We now have more cases to consider. As before, we need to consider the all equal case $a_1=a_2=a_3$, which, similar to before, occurs with probability $1/6^3 = 1/216$. We also have to consider all the cases where two of the dice are equal, but not to the third. We considered the $a_1 > a_2=a_3$ case above. But we also have $a_1=a_2 > a_3$. Again, we only have 3 orderings, so

\begin{align} P(A_1=a_1, A_2=a_1, A_3 < a_1) &= 3 \cdot \left ( \frac{1}{6} \right ) ^3\\ &= \frac{1/2}{36} . \end{align}

Note: I'm writing this weird fraction to keep a common denominator of 36. Perhaps we should really be working with a denominator of 72. Again we combine to get the probability independent of $a_3$.
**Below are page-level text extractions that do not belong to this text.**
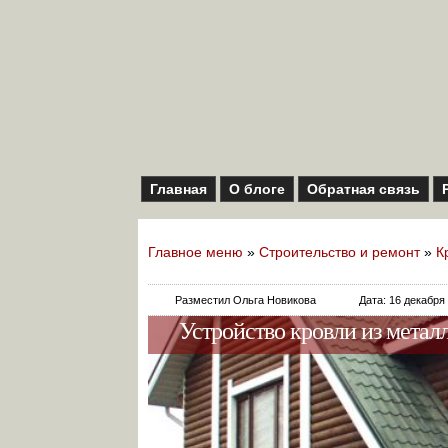
Главная
О блоге
Обратная связь
Главное меню
»
Строительство и ремонт
»
К
Разместил Ольга Новикова
Дата: 16 декабря
Устройство кровли из мета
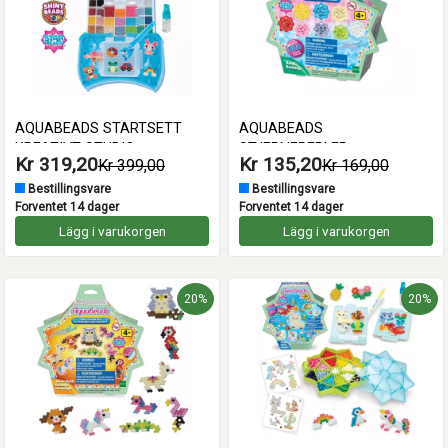
AQUABEADS STARTSETT
AQUABEADS
KREATIVT STUDIO
STJERNEPERLER
Kr 319,20
Kr 135,20
Kr 399,00
Kr 169,00
Bestillingsvare
Bestillingsvare
Forventet 14 dager
Forventet 14 dager
Lägg i varukorgen
Lägg i varukorgen
20%
20%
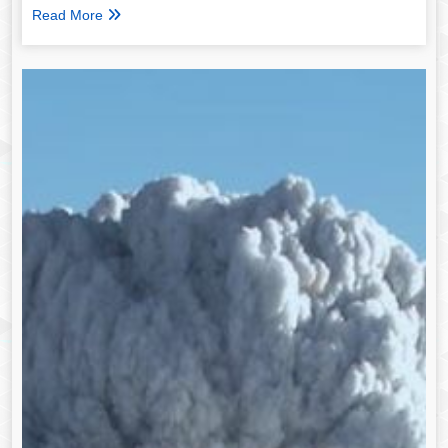
Read More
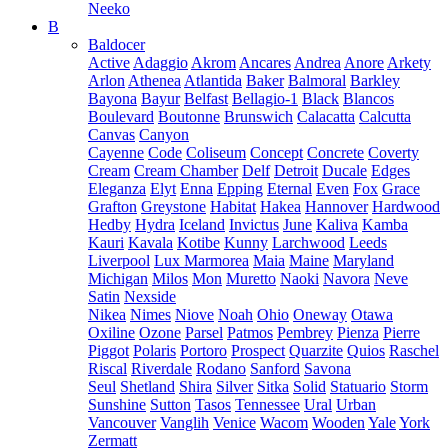
Neeko
B
Baldocer
Active
Adaggio
Akrom
Ancares
Andrea
Anore
Arkety
Arlon
Athenea
Atlantida
Baker
Balmoral
Barkley
Bayona
Bayur
Belfast
Bellagio-1
Black
Blancos
Boulevard
Boutonne
Brunswich
Calacatta
Calcutta
Canvas
Canyon
Cayenne
Code
Coliseum
Concept
Concrete
Coverty
Cream
Cream Chamber
Delf
Detroit
Ducale
Edges
Eleganza
Elyt
Enna
Epping
Eternal
Even
Fox
Grace
Grafton
Greystone
Habitat
Hakea
Hannover
Hardwood
Hedby
Hydra
Iceland
Invictus
June
Kaliva
Kamba
Kauri
Kavala
Kotibe
Kunny
Larchwood
Leeds
Liverpool
Lux Marmorea
Maia
Maine
Maryland
Michigan
Milos
Mon
Muretto
Naoki
Navora
Neve
Satin
Nexside
Nikea
Nimes
Niove
Noah
Ohio
Oneway
Otawa
Oxiline
Ozone
Parsel
Patmos
Pembrey
Pienza
Pierre
Piggot
Polaris
Portoro
Prospect
Quarzite
Quios
Raschel
Riscal
Riverdale
Rodano
Sanford
Savona
Seul
Shetland
Shira
Silver
Sitka
Solid
Statuario
Storm
Sunshine
Sutton
Tasos
Tennessee
Ural
Urban
Vancouver
Vanglih
Venice
Wacom
Wooden
Yale
York
Zermatt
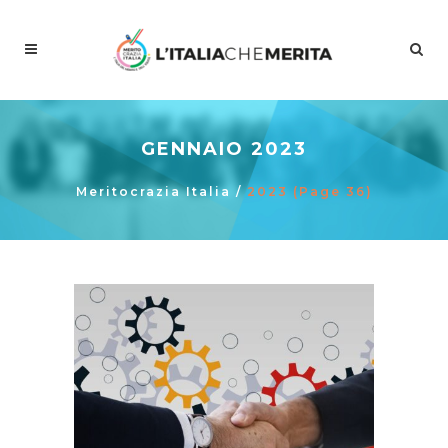
GENNAIO 2023
Meritocrazia Italia
/
2023
(Page 36)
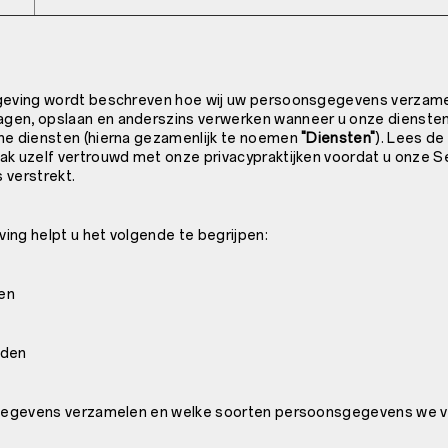
sgeving wordt beschreven hoe wij uw persoonsgegevens verzame
gen, opslaan en anderszins verwerken wanneer u onze diensten
ne diensten (hierna gezamenlijk te noemen
"Diensten"
). Lees de
ak uzelf vertrouwd met onze privacypraktijken voordat u onze Se
 verstrekt.
ing helpt u het volgende te begrijpen:
en
eden
gegevens verzamelen en welke soorten persoonsgegevens we 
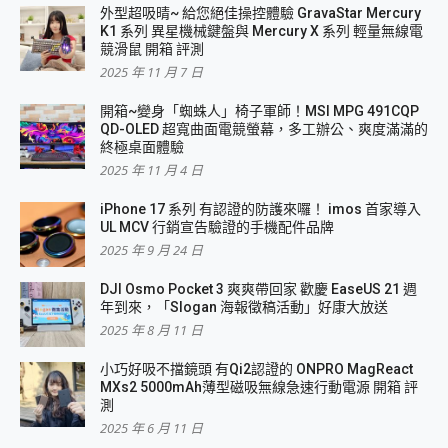
外型超吸晴~ 給您絕佳操控體驗 GravaStar Mercury
K1 系列 異星機械鍵盤與 Mercury X 系列 輕量無線電
競滑鼠 開箱 評測
2025 年 11 月 7 日
開箱~變身「蜘蛛人」椅子軍師！MSI MPG 491CQP
QD-OLED 超寬曲面電競螢幕，多工辦公、爽度滿滿的
終極桌面體驗
2025 年 11 月 4 日
iPhone 17 系列 有認證的防護來囉！ imos 首家導入
UL MCV 行銷宣告驗證的手機配件品牌
2025 年 9 月 24 日
DJI Osmo Pocket 3 爽爽帶回家 歡慶 EaseUS 21 週
年到來，「Slogan 海報徵稿活動」好康大放送
2025 年 8 月 11 日
小巧好吸不擋鏡頭 有Qi2認證的 ONPRO MagReact
MXs2 5000mAh薄型磁吸無線急速行動電源 開箱 評
測
2025 年 6 月 11 日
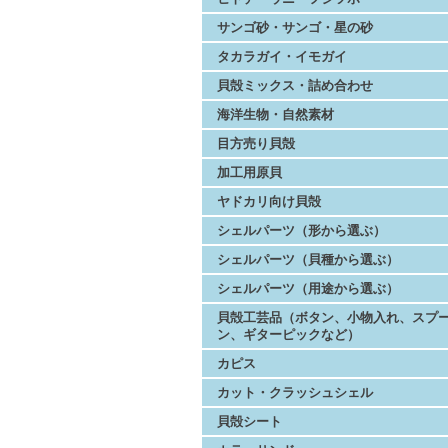
サンゴ砂・サンゴ・星の砂
タカラガイ・イモガイ
貝殻ミックス・詰め合わせ
海洋生物・自然素材
目方売り貝殻
加工用原貝
ヤドカリ向け貝殻
シェルパーツ（形から選ぶ）
シェルパーツ（貝種から選ぶ）
シェルパーツ（用途から選ぶ）
貝殻工芸品（ボタン、小物入れ、スプ
ン、ギターピックなど）
カピス
カット・クラッシュシェル
貝殻シート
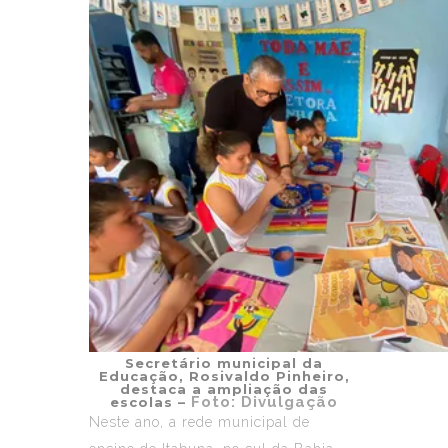
Secretário municipal da
Educação, Rosivaldo Pinheiro,
destaca a ampliação das
Foto: Divulgação
escolas –
Neste ano, a rede municipal de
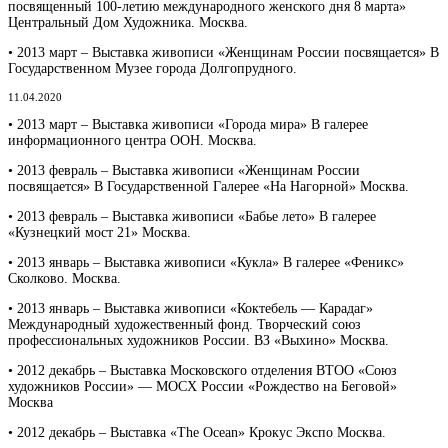
посвященный 100-летию международного женского дня 8 марта»
Центральный Дом Художника. Москва.
• 2013 март – Выставка живописи «Женщинам России посвящается» В
Государственном Музее города Долгопрудного.
11.04.2020
• 2013 март – Выставка живописи «Города мира» В галерее
информационного центра ООН. Москва.
• 2013 февраль – Выставка живописи «Женщинам России
посвящается» В Государственной Галерее «На Нагорной» Москва.
• 2013 февраль – Выставка живописи «Бабье лето» В галерее
«Кузнецкий мост 21» Москва.
• 2013 январь – Выставка живописи «Кукла» В галерее «Феникс»
Сколково. Москва.
• 2013 январь – Выставка живописи «Коктебель — Карадаг»
Международный художественный фонд. Творческий союз
профессиональных художников России. ВЗ «Выхино» Москва.
• 2012 декабрь – Выставка Московского отделения ВТОО «Союз
художников России» — МОСХ России «Рождество на Беговой»
Москва
• 2012 декабрь – Выставка «The Ocean» Крокус Экспо Москва.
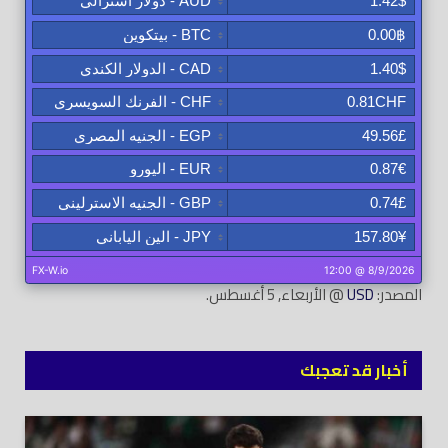
المصدر:
USD
@ الأربعاء, 5 أغسطس.
أخبار قد تعجبك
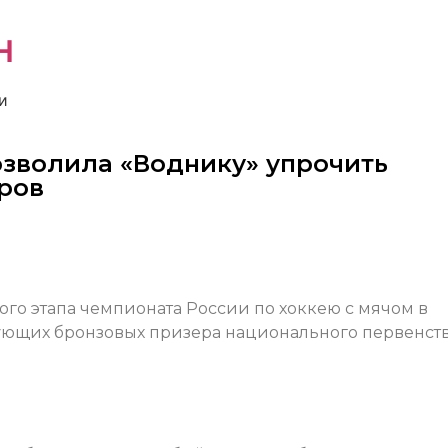
н
и
озволила «Воднику» упрочить
еров
го этапа чемпионата России по хоккею с мячом в
ующих бронзовых призера национального первенств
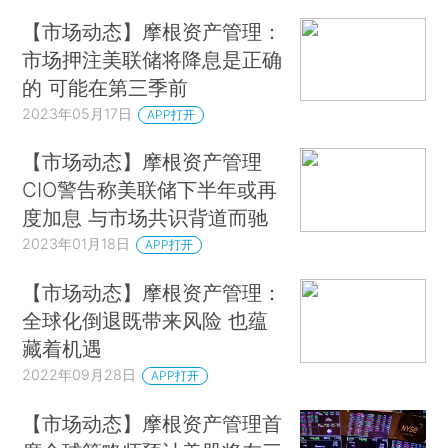
【市场动态】摩根资产管理：
市场押注美联储将降息是正确
的 可能在第三季前
2023年05月17日
APP打开
【市场动态】摩根资产管理
CIO警告称美联储下半年或再
度加息 与市场共识背道而驰
2023年01月18日
APP打开
【市场动态】摩根资产管理：
全球化倒退既带来风险 也蕴
藏着机遇
2022年09月28日
APP打开
【市场动态】摩根资产管理首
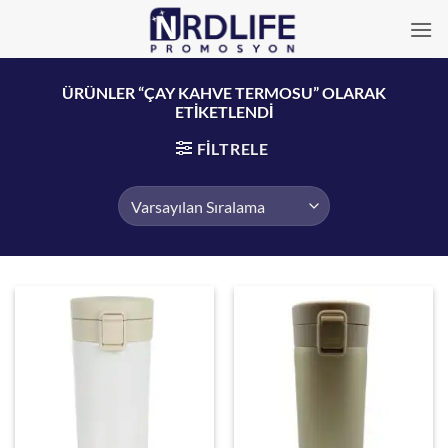
İçeriğe
atla
ÜRÜNLER “ÇAY KAHVE TERMOSU” OLARAK
ETIKETLENDI
FILTRELE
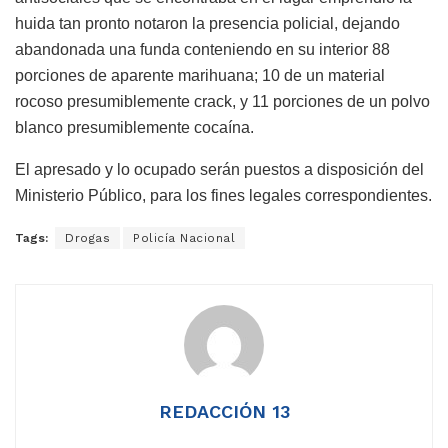
huida tan pronto notaron la presencia policial, dejando
abandonada una funda conteniendo en su interior 88
porciones de aparente marihuana; 10 de un material
rocoso presumiblemente crack, y 11 porciones de un polvo
blanco presumiblemente cocaína.
El apresado y lo ocupado serán puestos a disposición del
Ministerio Público, para los fines legales correspondientes.
Tags:
Drogas
Policía Nacional
REDACCIÓN 13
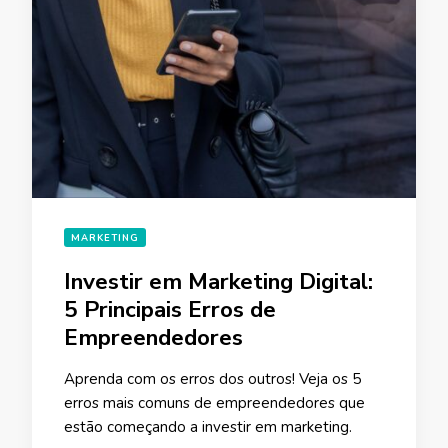
MARKETING
Investir em Marketing Digital:
5 Principais Erros de
Empreendedores
Aprenda com os erros dos outros! Veja os 5
erros mais comuns de empreendedores que
estão começando a investir em marketing.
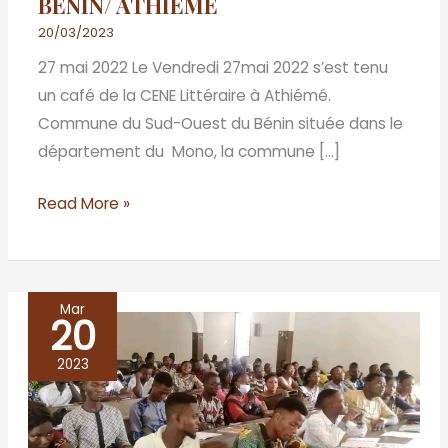
BENIN/ ATHIEME
20/03/2023
27 mai 2022 Le Vendredi 27mai 2022 s’est tenu
un café de la CENE Littéraire à Athiémé.
Commune du Sud-Ouest du Bénin située dans le
département du Mono, la commune […]
Read More »
Mar
20
BENIN/ABOMEY
-
2023
CALAVI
\begin{align} P(A_1=a_1, A_2=a_1) &= P(A_1=a_1, A_2=a_1, A_3 < a_1) + P(A_1=a_1, A_2=a_1, A_3=a_1) \\ &= \sum_{a_3 < a_1} P(A_1=a_1, A_2=a_1, A_3=a_3) + P(A_1=a_1, A_2=a_1, A_3=a_1) \\ &= (a_1-1) \cdot \frac{1/2}{36} + \frac{1}{216}\\ &= (a_1-1) \cdot \frac{3}{6^3} + \frac{1}{6^3}\\ &= \frac{3\cdot (a_1-1) + 1}{6^3} \\ &= \frac{3 a_1-2}{6^3} \end{align}

Do these all add up to 1?

\begin{align} \sum_{a_1} P(A_1=a_1, A_2=a_1) + \sum_{a_1 > a_2} P(A_1 = a_1, A_2 = a_2) &= 1 \\ \sum_{a_1=1}^6 \frac{3 a_1 - 2}{6^3} + \sum_{a_1=2}^6 \sum_{a_2=1}^{a_1-1} \frac{a_2-1/2}{36} &= 1 \\ \sum_{a_1=1}^6 \frac{3 a_1 - 2}{6^3} + \sum_{a_1=2}^6 \sum_{a_2=1}^{a_1-1} \frac{a_2-1/2}{36} &= 1 \end{align}

Recall that,

\begin{align} \sum_{k=1}^n k = \frac{n(n+1)}{2}. \end{align}

Thus, continuing on, we have as follows.

\begin{align} \frac{3 \cdot \frac{6(6+1)}{2} - 2\cdot 6}{6^3} + \sum_{a_1=2}^6 \left (\frac{(a_1-1)a_1}{2}-\frac{1}{2}\cdot (a_1-1)\right) \cdot \frac{1}{36} &= 1 \\ \frac{51}{6^3} + \sum_{a_1=2}^6 \frac{a_1^2-2a_1+1}{2} \cdot \frac{1}{36} &= 1 \end{align}

Now we have the sum of a squared term, which is given by,

\begin{align} \sum_{k=1}^n k^2 = \frac{n(n+1)(2n+1)}{6}. \end{align} \begin{align} \frac{51}{6^3} + \frac{\left(\frac{6(6+1)(12+1)}{6}-1\right)-2 \cdot \left(\frac{6(6+1)}{2}-1\right) + 5}{2} \cdot \frac{1}{36} &= 1 \\ \frac{51}{6^3} + \frac{\left((6+1)(12+1)-1\right)-2 \cdot \left(3(6+1)-1\right)+5}{2} \cdot \frac{1}{36} &= 1 \\ \frac{51}{6^3} + \frac{(90)-2 \cdot (20)+5}{2} \cdot \frac{1}{36} &= 1 \\ \frac{51}{6^3} + \frac{(90)-(40)+5}{2} \cdot \frac{1}{36} &= 1 \\ \frac{51}{6^3} + \frac{55}{2 \cdot 36} &= 1 \\ \frac{51}{6^3} + \frac{55}{2 \cdot 36} &=1 \\ \frac{3 \cdot 17}{6^3} + \frac{55}{2 \cdot 36} &=1 \\ \frac{17}{2 \cdot 6^2} + \frac{55}{2 \cdot 36} &=1 \\ \frac{17+55}{2 \cdot 6^2} &=1 \\ \frac{72}{72} &=1 \end{align}

Wow, we've made a big mistake here somewhere!  Yay, I fixed it. 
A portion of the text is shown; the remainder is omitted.